Enfin, l'appelante allègue qu'elle aurait eu connaissance très récemment du courriel de l'intimé J.________ du 18 octobre 2012. Elle ne tente cependant pas même de rendre ce fait vraisemblable. La copie du courriel qu'elle produit pour la première fois en deuxième instance est dès lors irrecevable.
3.1 L'appel peut être formé pour violation du droit (art. 310 let. a CPC) et constatation inexacte des faits (art. 310 let. b CPC). L'autorité d'appel dispose d'un plein pouvoir d'examen de la cause en fait et en droit. En particulier, elle contrôle librement l'appréciation des preuves effectuée par le juge de première instance (art. 157 CPC en relation avec l'art. 310 let. b CPC) et vérifie si celui-ci pouvait admettre les faits qu'il a retenus. L'appelant est toutefois tenu de motiver son appel (art. 311 al. 1 CPC), c'est-à-dire de tenter de démontrer dans son mémoire le caractère erroné de la motivation attaquée. Pour satisfaire à cette exigence, il ne lui suffit pas de renvoyer aux moyens soulevés en première instance, ni de se livrer à des critiques toutes générales de la décision attaquée. Sa motivation doit être suffisamment explicite pour que la cour d'appel puisse la comprendre aisément, ce qui suppose une désignation précise des passages de la décision que l'appelant attaque et des pièces du dossier sur lesquelles repose sa critique (ATF 138 III 374 consid. 4.3.1 et les arrêts cités). La cour d'appel n'est dès lors pas tenue d'examiner, comme le ferait une autorité de première instance, toutes les questions juridiques qui se posent si elles ne sont pas remises en cause devant elle, ni de vérifier que tout l'état de fait retenu par le premier juge est exact et complet, si seuls certains points de fait sont contestés devant elle (ATF 142 III 413 consid. 2.2.4 ; CACI 2 juillet 2015/608 consid. 2 ; CACI 1er février 2012/57 consid. 2a).
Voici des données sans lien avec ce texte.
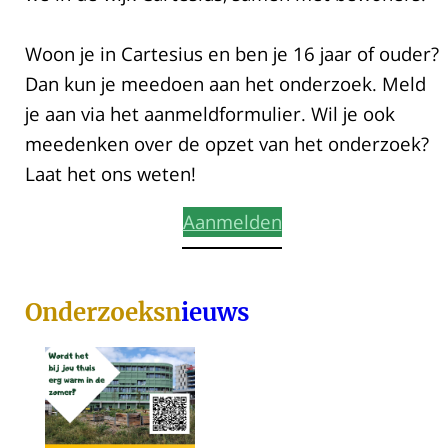
Woon je in Cartesius en ben je 16 jaar of ouder?
Dan kun je meedoen aan het onderzoek. Meld
je aan via het aanmeldformulier. Wil je ook
meedenken over de opzet van het onderzoek?
Laat het ons weten!
Aanmelden
Onderzoeksn
ieuws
3.2 Dans le cas présent, l'acte d'appel comporte de nombreuses critiques sur la manière dont les premiers juges ont apprécié les preuves, mais sans que l'appelante en tire de conclusion expresse sur une ou plusieurs constatations de fait, précisément désignées, du jugement attaqué. De telles critiques, qui invitent la Cour de céans à réapprécier l'ensemble des preuves sous un jour plus favorable à l'appelante, ne satisfont pas aux exigences de précision qui découlent de l'art. 311 CPC ; la Cour de céans n'est pas tenue de les examiner. Il n'y a dès lors lieu de revoir l'état de fait que sur la base des griefs que l'appelante a articulés, sous chiffre 2.4.2 de son mémoire, contre la décision des premiers juges sur des allégués précisément désignés – ce qui sera fait plus loin (consid. 4 infra). Les autres griefs sur l'appréciation des preuves ou la constatation des faits ne sont recevables que si – et ils ne seront examinés que dans la mesure où – l'on peut discerner aisément qu'ils ont un rapport avec l'un des griefs articulés sous chiffre 2.4.2 du mémoire.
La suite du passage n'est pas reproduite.